---- Data section
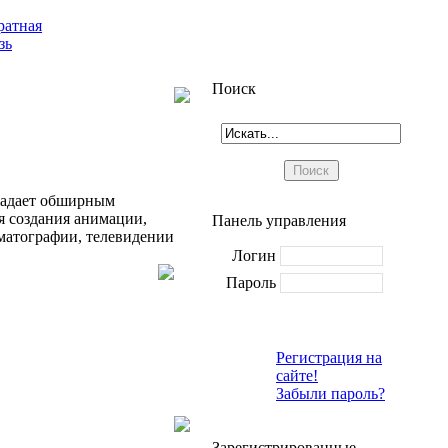
ратная
зь
Поиск
ладает обширным
я создания анимации,
Панель управления
матографии, телевидении
Логин
Пароль
Регистрация на
сайте!
Забыли пароль?
Зарегистрированные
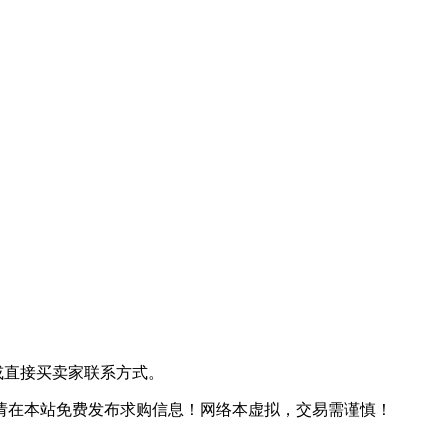
或直接买卖家联系方式。
请在本站免费发布求购信息！
网络本虚拟，交易需谨慎！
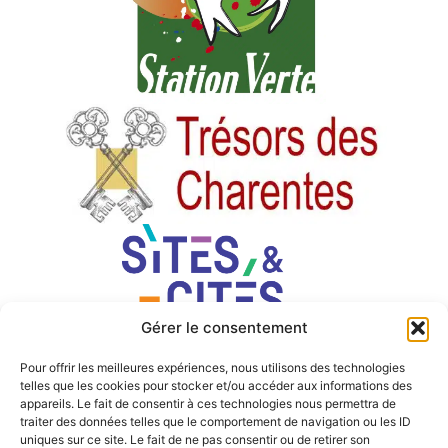
Gérer le consentement
Pour offrir les meilleures expériences, nous utilisons des technologies
telles que les cookies pour stocker et/ou accéder aux informations des
appareils. Le fait de consentir à ces technologies nous permettra de
traiter des données telles que le comportement de navigation ou les ID
uniques sur ce site. Le fait de ne pas consentir ou de retirer son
--------
• **Assigned task**: Each line from the first line of the material above through the line containing "Gérer le consentement" is to be reproduced exactly, with both ends kept and pictures left out.

• **Completed task**:
ратная
зь
Поиск
ладает обширным
я создания анимации,
Панель управления
матографии, телевидении
Логин
Пароль
Регистрация на
сайте!
Забыли пароль?
Зарегистрированные
或直接买卖家联系方式。
请在本站免费发布求购信息！
网络本虚拟，交易需谨慎！
Gérer le consentement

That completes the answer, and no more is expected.